Inflammatory activation enhances NMDA-triggered Ca2+ signalling and IL-1β secretion in primary cultures of rat astrocytes

The aim of the present study was to measure the effects of NMDA receptor antagonists on rat astroglial-enriched primary cultures after incubation with lipopolysaccharide (LPS), with a view to explaining the role of NMDA receptors in the inflammatory activation of astrocytes.First, the presence of NMDA receptor subunits was confirmed at the protein level by immunocytochemical methods. The presence of functional NMDA receptors containing GluN2B subunits was then established by ratiometric fluorescent Ca2+ imaging which revealed transient NMDA-triggered Ca2+ responses. These responses could be blocked by the competitive antagonist 2-amino-5-phosphonopentoate (APV) and the non-competitive GluN2B subunit-selective antagonist ifenprodil. The NMDA-evoked Ca2+ transients were dependent on Ca2+ release from intracellular stores via interaction with InsP3-sensitive receptors as they were blocked by thapsigargin or xestospongin C.Following 24 h incubation with LPS, astroglial inflammatory activation increased IL-1β secretion and NMDA-triggered Ca2+ transients. The addition of APV or ifenprodil inhibited these enhanced responses, suggesting that LPS exposure stimulates IL-1β release from astrocytes through a mechanism that requires NMDA receptor stimulation.

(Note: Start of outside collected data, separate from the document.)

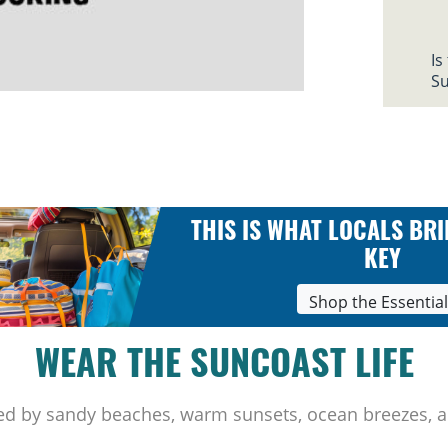
Is
Su
THIS IS WHAT LOCALS BRI
KEY
Shop the Essentia
WEAR THE SUNCOAST LIFE
ed by sandy beaches, warm sunsets, ocean breezes, a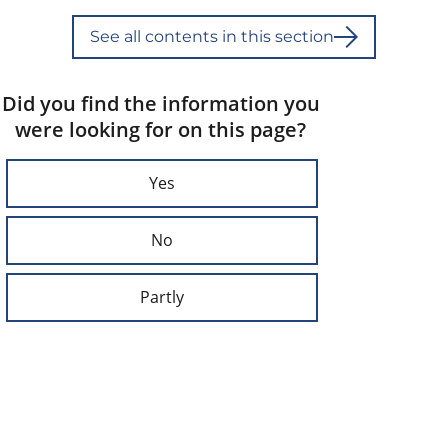
See all contents in this section
Did you find the information you
were looking for on this page?
Yes
No
Partly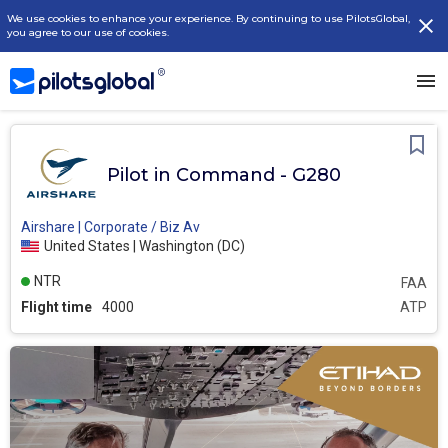
We use cookies to enhance your experience. By continuing to use PilotsGlobal,
you agree to our use of cookies.
Pilot in Command - G280
Airshare | Corporate / Biz Av
United States | Washington (DC)
NTR
FAA
Flight time
4000
ATP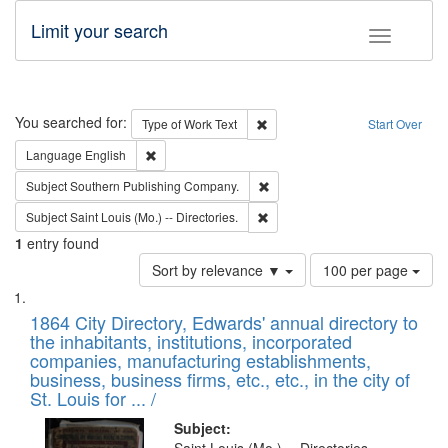
Limit your search
Toggle fac
Search
You searched for:
Remove constraint Type of Work: 
Type of Work
Text
Start Over
Remove constraint Language: English
Language
English
Remove constraint Subject: Sou
Subject
Southern Publishing Company.
Remove constraint Subject: Saint 
Subject
Saint Louis (Mo.) -- Directories.
1
entry found
Number
Sort by relevance ▼
100 per page
of
Search
List
results
of
1864 City Directory, Edwards' annual directory to
to
Results
the inhabitants, institutions, incorporated
display
files
companies, manufacturing establishments,
per
deposited
business, business firms, etc., etc., in the city of
page
in
St. Louis for ... /
Digital
Subject:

► Cortical astrocytes express functional NMDA receptors containing GluN2B subunits. ► NMDA-triggered Ca2+ signals are dependent on Ca2+ release from intracellular stores. ► NMDA antagonists APV and ifenprodil inhibit LPS-enhanced [Ca2+]i transients. ► APV and ifenprodil inhibit LPS-induced IL-1β secretion. ► NMDA antagonists have an inhibitory effect on astroglial inflammatory activation.